La vicenda risale al 2001, quando un ragazzo si vide negato il rinnovo della patente perché gay. Dichiaratosi omosessuale durante la visita per il servizio di leva, venne richiamato dalla motorizzazione civile per un nuovo esame di idoneità psico-fisica. L'esito fu assurdo: la patente gli venne ritirata a causa di quello che veniva bollato come «gravi patologie che potrebbero risultare di pregiudizio per la sicurezza della guida».
Il giovane portò in tribunale i ministeri dei trasporti e della difesa, chiedendo 500mila euro di risarcimento. In primo grado i giudici gli diedero ragione e stabilirono un risarcimento di 100mila euro, poi ridotto dalla corte d'appello a soli 20mila dato che «l'illegittima diffusione dei dati afferenti all'identità sessuale» era rimasta «circoscritta ad ambito assai ristretto».
Oggi, a quasi quattordici anni di distanza dai fatti, la Cassazione ha sentenziato che: «Non pare revocabile in dubbio che la parte lesa sia stata vittima di un vero e proprio (oltre che intollerabilmente reiterato) comportamento di omofobia». Poi, articolo 2 della Costituzione alla mano, i giudici hanno ricordato «il diritto costituzionalmente tutelato alla libera espressione della propria identità sessuale quale essenziale forma di realizzazione della propria personalità». La Corte d'appello dovrà ora fissare la cifra del maxi-risarcimento a beneficio del giovane.

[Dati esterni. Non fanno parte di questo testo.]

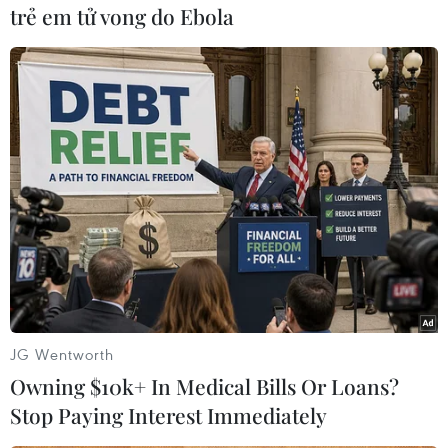
trẻ em tử vong do Ebola
Phá hủy địa đạo,
Israel mở đợt truy kích
vào trung tâm đầu não
của Hamas
Đài phát thanh quân đội Israel dẫn các nguồn tin
từ Gaza ngày 2/6 cho biết Lực lượng Phòng vệ
Israel đang triển khai các hoạt động quân sự
quanh khu vực Bệnh viện châu Âu tại thành phố
Khan Yunis.
(Vietnam+)
JG Wentworth
Owning $10k+ In Medical Bills Or Loans?
Stop Paying Interest Immediately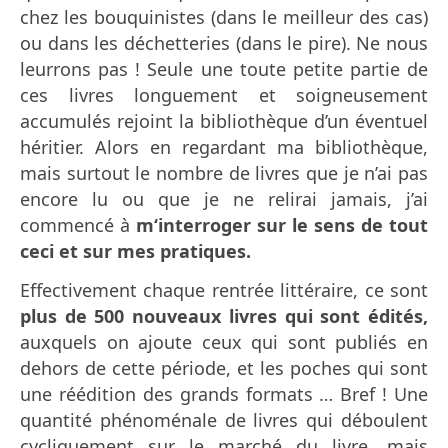
chez les bouquinistes (dans le meilleur des cas)
ou dans les déchetteries (dans le pire). Ne nous
leurrons pas ! Seule une toute petite partie de
ces livres longuement et soigneusement
accumulés rejoint la bibliothèque d’un éventuel
héritier. Alors en regardant ma bibliothèque,
mais surtout le nombre de livres que je n’ai pas
encore lu ou que je ne relirai jamais, j’ai
commencé à
m‘interroger sur le sens de tout
ceci et sur mes pratiques.
Effectivement chaque rentrée littéraire, ce sont
plus de 500 nouveaux livres qui sont édités,
auxquels on ajoute ceux qui sont publiés en
dehors de cette période, et les poches qui sont
une réédition des grands formats … Bref ! Une
quantité phénoménale de livres qui déboulent
cycliquement sur le marché du livre, mais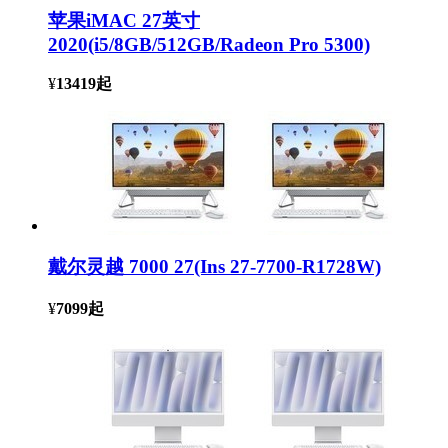
苹果iMAC 27英寸
2020(i5/8GB/512GB/Radeon Pro 5300)
¥
13419
起
戴尔灵越 7000 27(Ins 27-7700-R1728W)
¥
7099
起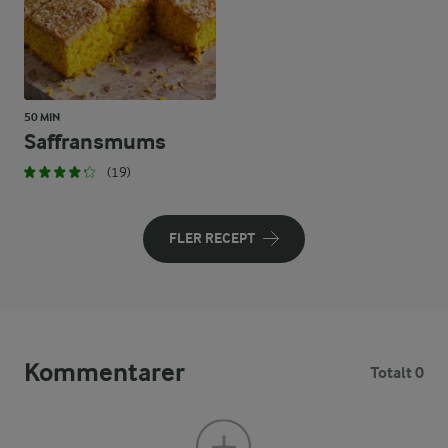
50 MIN
Saffransmums
(19)
FLER RECEPT
Kommentarer
Totalt 0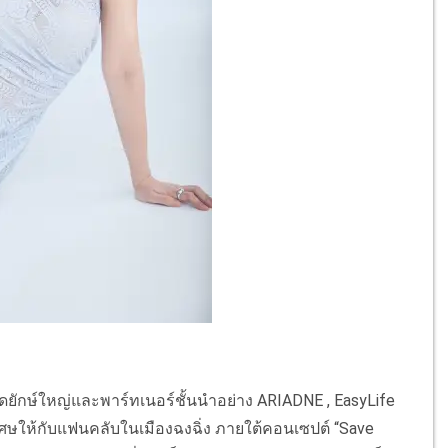
้จัดยักษ์ใหญ่และพาร์ทเนอร์ชั้นนำอย่าง ARIADNE , EasyLife
ษให้กับแฟนคลับในเมืองฉงฉิ่ง ภายใต้คอนเซปต์ “Save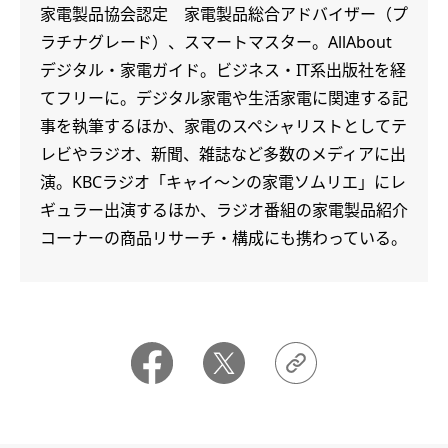
家電製品協会認定 家電製品総合アドバイザー（プ
ラチナグレード）、スマートマスター。AllAbout
デジタル・家電ガイド。ビジネス・IT系出版社を経
てフリーに。デジタル家電や生活家電に関連する記
事を執筆するほか、家電のスペシャリストとしてテ
レビやラジオ、新聞、雑誌など多数のメディアに出
演。KBCラジオ「キャイ～ンの家電ソムリエ」にレ
ギュラー出演するほか、ラジオ番組の家電製品紹介
コーナーの商品リサーチ・構成にも携わっている。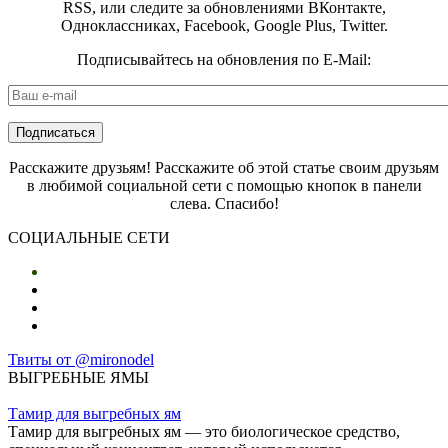
RSS, или следите за обновлениями ВКонтакте,
Одноклассниках, Facebook, Google Plus, Twitter.
Подписывайтесь на обновления по E-Mail:
E-mail
*
Расскажите друзьям! Расскажите об этой статье своим друзьям
в любимой социальной сети с помощью кнопок в панели
слева. Спасибо!
СОЦИАЛЬНЫЕ СЕТИ
Твиты от @mironodel
ВЫГРЕБНЫЕ ЯМЫ
Тамир для выгребных ям
Тамир для выгребных ям — это биологическое средство,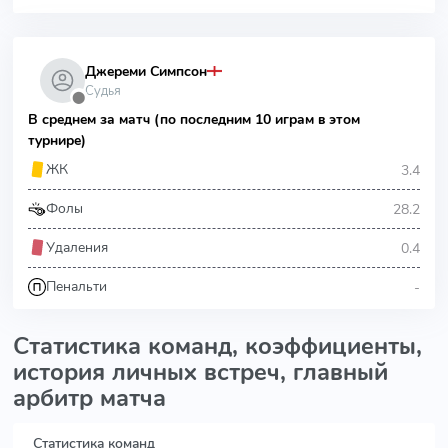
Джереми Симпсон
Судья
⬤
В среднем за матч (по последним 10 играм в этом
турнире)
3.4
ЖК
28.2
Фолы
0.4
Удаления
-
Пенальти
Статистика команд, коэффициенты,
история личных встреч, главный
арбитр матча
Статистика команд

«Una sentenza importantissima, che sottolinea la gravità dell'offesa omofobica riportandola al senso della nostra Carta costituzionale -ha dichiarato Flavio Romani, presidente nazionale di Arcigay- A chi voleva raccontare quella grave discriminazione come un incidente amministrativo oggi la Suprema Corte invia una risposta inequivocabile: la dignità delle persone è inviolabile ed è dovere della nostra Repubblica tutelarla. L'omofobia, di conseguenza, non ha cittadinanza nella nostra Costituzione e merita sanzioni esemplari. Rispetto a questo punto fermo il Parlamento italiano è del tutto latitante: lo dimostra non solo lo stallo sterile in cui giace il testo di legge contro l'omotransfobia ma anche il dibattito vergognoso che alla Camera dei deputati portó all'approvazione di quel testo. Un dibattito indimenticabile nella sua bassezza, nell'ostinato negazionismo, nell'evidente carico di omotrasfobia di cui era esso stesso testimonianza. Di questa sentenza, allora, è innanzitutto il Parlamento a dover fare tesoro, calendarizzando quanto prima il dibattito sulla legge contro l'omotransfobia in Senato e offrendoci perciò la prospettiva concreta dell'entrata in vigore di quella legge. Che non è un cavillo amministrativo, ci dice la Cassazione, ma l'indispensabile strumento di tutela della dignità di tantissimi italiani e italiane».